Entry
Designing Tools AI Agents Can Actually Use
Most agents are bad at using tools because the tools were built for programmers, not for a model reading a one-line description under load. How to design tools, and MCP servers, that agents get right.
00 / Masthead
Entry
Most agents are bad at using tools because the tools were built for programmers, not for a model reading a one-line description under load. How to design tools, and MCP servers, that agents get right.
Here is a failure I have now seen at three different companies, almost word for word.
A team gives their agent a tool called update_record. It takes eleven optional parameters and returns a 4KB JSON object with nested metadata. In the demo it works, because the engineer who built it knew exactly which three parameters to pass. In production the agent guesses, picks the wrong record, misreads the response, and the team spends a week blaming the model.
The model was fine. The tool was built for a programmer who already understood the system, not for a model reading a one-line description with a thousand other tokens competing for its attention. Tool design is one of the parts of building an agent that holds up that pays back the most, and it is mostly a writing problem.
Whatever you write as the tool's description, the model treats as instructions. So write it as instructions.
update_record(id, fields) with the description "updates a record" tells the model nothing about when to reach for it, what a valid id looks like, or what happens if the record does not exist. Compare "Update the status of an existing support ticket. Use this only after you have confirmed the ticket ID with find_ticket. Fails if the ticket is already closed." Now the model knows the preconditions, the ordering, and one of the failure modes before it ever calls the thing.

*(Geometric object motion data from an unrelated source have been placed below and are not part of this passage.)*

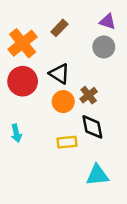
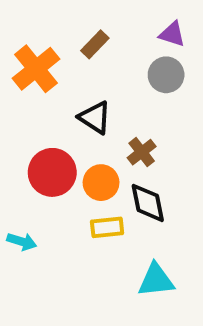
red circle: (23, 81) -> (52, 172), moved
orange circle: (63, 102) -> (101, 183), moved
cyan arrow: (16, 133) -> (22, 242), moved, turned -60

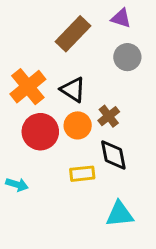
purple triangle: (172, 34) -> (121, 18), moved
brown rectangle: (95, 44) -> (73, 34), size x1.6
orange cross: (36, 69) -> (28, 87), moved
orange circle: (101, 183) -> (78, 125), moved

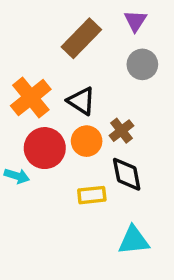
purple triangle: (121, 18) -> (135, 21), turned 45
cyan arrow: (17, 185) -> (17, 176), moved

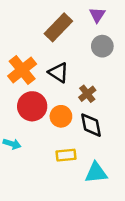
orange circle: (87, 141) -> (61, 116), moved
cyan arrow: (17, 176) -> (12, 144), moved
yellow rectangle: (92, 195) -> (66, 155), moved

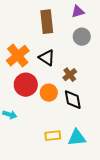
purple triangle: (97, 15) -> (78, 12), turned 40
brown rectangle: (58, 27) -> (47, 22), turned -50
yellow rectangle: (66, 155) -> (53, 136), moved

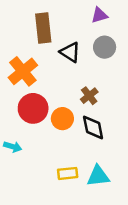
brown rectangle: (47, 22) -> (43, 28), moved
black triangle: (47, 58) -> (70, 52), moved

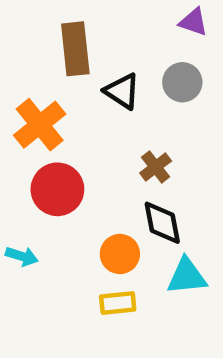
purple triangle: (99, 15) -> (193, 22), moved, turned 36
orange circle: (62, 119) -> (120, 254), moved
cyan triangle: (98, 176) -> (187, 276), moved

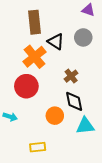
orange cross: (40, 125) -> (35, 57), moved
yellow rectangle: (118, 303) -> (38, 147), moved

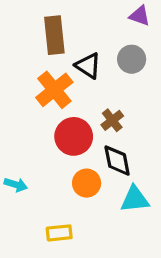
red circle: (26, 86) -> (74, 136), moved

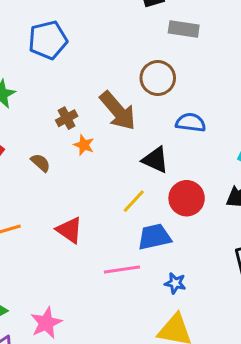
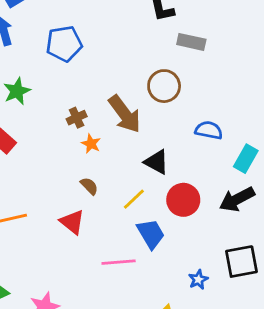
blue semicircle: (191, 123) -> (209, 130), moved
brown semicircle: (41, 163) -> (89, 186), moved
blue trapezoid: (154, 237) -> (151, 234), turned 68
blue star: (175, 283) -> (198, 280), moved, turned 30

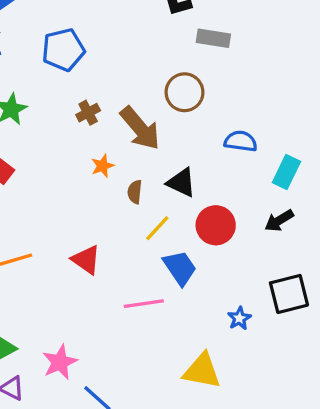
brown cross: (77, 118) -> (88, 113), moved
orange star: (91, 144) -> (103, 166), turned 30
brown semicircle: (89, 186) -> (135, 192), moved, turned -126
black arrow: (237, 199) -> (279, 221), size x0.7

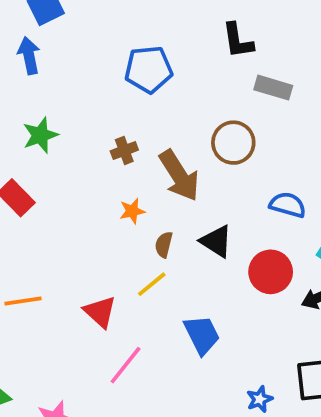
blue pentagon: (63, 50) -> (149, 69), moved
red circle: (216, 225) -> (271, 272), moved
yellow line: (157, 228) -> (152, 284), moved
pink line: (144, 304) -> (126, 365), moved, turned -51

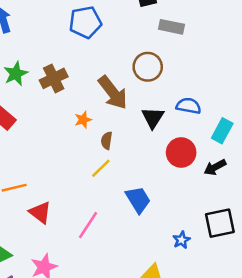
brown cross: (124, 151) -> (54, 78), moved, size x1.5
black triangle: (216, 241) -> (153, 118), moved, turned 35
red triangle: (100, 312) -> (40, 212), moved

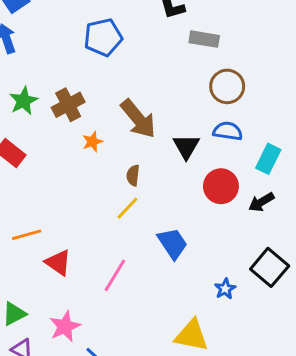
brown circle: (148, 67) -> (227, 86), moved
orange star: (83, 120) -> (92, 142), moved
black square: (220, 223) -> (270, 267), turned -36

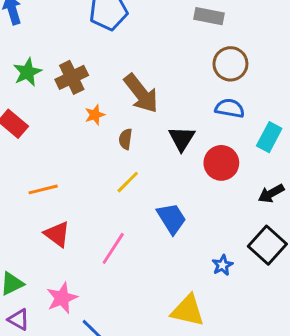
black triangle: (186, 146) -> (182, 139), moved
brown semicircle: (133, 175) -> (125, 139), moved
black arrow: (261, 202) -> (271, 193), moved
orange line: (27, 235) -> (43, 189), moved

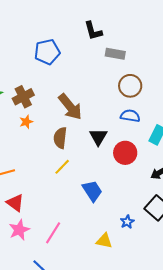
orange star: (95, 115) -> (26, 122), moved
brown semicircle: (125, 139) -> (60, 138), size x1.5
pink line: (113, 248) -> (53, 233), moved
pink star: (62, 298) -> (19, 230), moved
yellow triangle: (188, 310) -> (104, 241), moved, size x0.7

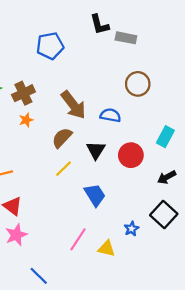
gray rectangle: (115, 54) -> (126, 38), moved
blue semicircle: (130, 116) -> (110, 115), moved
black triangle: (98, 137) -> (96, 150), moved
brown semicircle: (60, 138) -> (62, 138), turned 35
pink line: (53, 233) -> (78, 239), moved

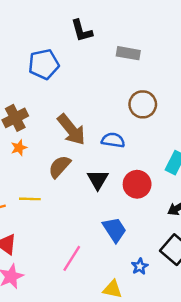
black L-shape: (100, 24) -> (82, 31), moved
yellow line: (63, 169) -> (30, 199), moved, turned 48
blue trapezoid: (95, 195) -> (115, 230), moved
pink line: (78, 239) -> (72, 258), moved

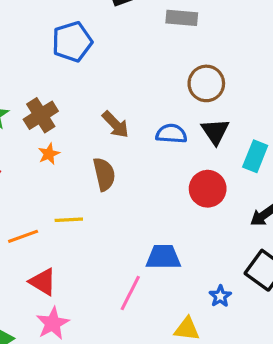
brown arrow: (71, 130) -> (116, 124), size x0.7
brown semicircle: (60, 167) -> (104, 174), turned 130
black triangle: (98, 180) -> (215, 131), moved
blue trapezoid: (115, 230) -> (163, 257), moved, turned -52

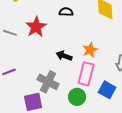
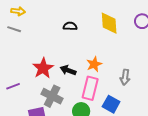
red star: (36, 27) -> (43, 68), moved
gray line: (10, 33) -> (14, 29), moved

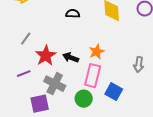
gray line: (14, 29) -> (26, 39), moved, turned -72
gray arrow: (125, 77) -> (139, 65), moved
purple line: (13, 86) -> (24, 74), moved

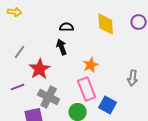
black arrow: (71, 58) -> (62, 47), moved, turned 49
pink rectangle: (93, 76) -> (87, 89), turned -35

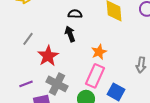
purple line: (18, 87) -> (26, 84), moved
pink rectangle: (87, 89) -> (95, 76), turned 45

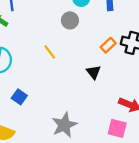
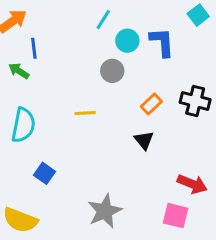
orange rectangle: (108, 45) -> (151, 104), moved
yellow line: (50, 52) -> (85, 113), turned -56

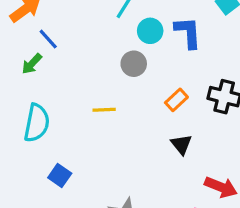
blue line: (34, 48) -> (48, 39), turned -35
green arrow: (19, 71) -> (32, 64), turned -80
black triangle: (144, 140) -> (181, 144), moved

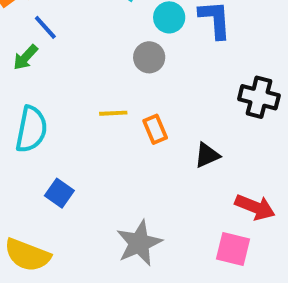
orange rectangle: (176, 100) -> (155, 129), moved, turned -70
black triangle: (181, 144) -> (207, 155), turned 45

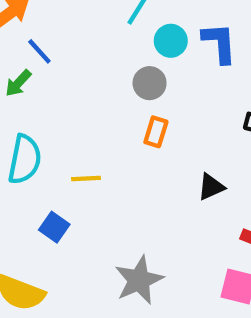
yellow line: (113, 113) -> (86, 178), moved
orange rectangle: (155, 129) -> (156, 132), moved, turned 40

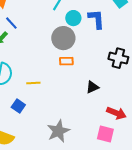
gray circle: (150, 83) -> (63, 38), size x1.5
orange rectangle: (156, 132) -> (66, 61), turned 72

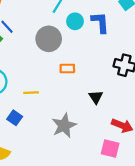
gray circle: (63, 38) -> (49, 39), moved
black triangle: (92, 87) -> (96, 97), turned -40
gray star: (58, 131) -> (64, 126), moved

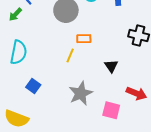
yellow line: (31, 93) -> (70, 56), moved, turned -64
pink square: (110, 149) -> (111, 110), moved

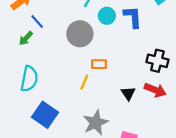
blue square: (33, 86) -> (45, 115), size x1.6
red arrow: (136, 93) -> (155, 90), moved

Vague tool names are the same trap as vague variable names, except the consumer cannot ask a colleague what you meant. Name the tool after the action a person would describe. refund_order beats process_transaction. find_customer_by_email beats query.

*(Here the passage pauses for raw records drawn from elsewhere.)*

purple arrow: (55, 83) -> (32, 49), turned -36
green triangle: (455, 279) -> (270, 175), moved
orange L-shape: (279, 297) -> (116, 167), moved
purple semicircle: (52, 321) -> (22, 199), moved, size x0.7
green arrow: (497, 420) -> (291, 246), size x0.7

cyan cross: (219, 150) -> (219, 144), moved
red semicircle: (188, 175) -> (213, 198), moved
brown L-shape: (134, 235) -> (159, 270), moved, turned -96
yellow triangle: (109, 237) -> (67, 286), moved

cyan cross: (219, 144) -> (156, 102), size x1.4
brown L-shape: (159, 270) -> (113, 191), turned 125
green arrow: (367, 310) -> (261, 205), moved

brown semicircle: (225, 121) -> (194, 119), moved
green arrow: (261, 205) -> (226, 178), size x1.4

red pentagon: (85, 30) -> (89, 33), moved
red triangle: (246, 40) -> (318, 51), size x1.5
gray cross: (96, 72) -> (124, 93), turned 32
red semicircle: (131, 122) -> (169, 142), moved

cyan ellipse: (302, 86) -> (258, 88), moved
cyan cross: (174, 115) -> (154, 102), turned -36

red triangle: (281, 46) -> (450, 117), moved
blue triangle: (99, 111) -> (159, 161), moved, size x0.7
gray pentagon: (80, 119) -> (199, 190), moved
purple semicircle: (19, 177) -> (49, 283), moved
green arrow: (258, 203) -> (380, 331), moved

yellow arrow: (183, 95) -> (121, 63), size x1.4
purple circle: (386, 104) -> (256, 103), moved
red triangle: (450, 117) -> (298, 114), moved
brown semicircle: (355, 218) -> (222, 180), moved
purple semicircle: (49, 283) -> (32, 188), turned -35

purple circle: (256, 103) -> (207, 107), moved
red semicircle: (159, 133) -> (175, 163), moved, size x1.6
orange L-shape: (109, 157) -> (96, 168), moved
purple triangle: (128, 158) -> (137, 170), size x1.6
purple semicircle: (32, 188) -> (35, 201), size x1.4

The model has to read the return value and decide what to do next. A wall of JSON is the worst possible thing to hand it.
If a tool returns the full record when the agent only needs to know the update succeeded, you have spent tokens and attention on nothing, and you have given the model more surface to misread. Return the smallest thing that lets it take the next step. "Ticket 4821 set to resolved." Done. If it needs the data, return the three fields it needs, not the row.
This is the same instinct as designing a good API response for a junior engineer who will not read the docs. Except the junior engineer never reads the docs and answers in milliseconds.
The pull toward a single flexible tool with a mode parameter is strong and you should resist it. A manage_calendar tool that creates, updates, deletes, and lists depending on an action argument forces the model to get two decisions right at once: which action, and which arguments for that action. Two coupled decisions fail more often than two clean ones.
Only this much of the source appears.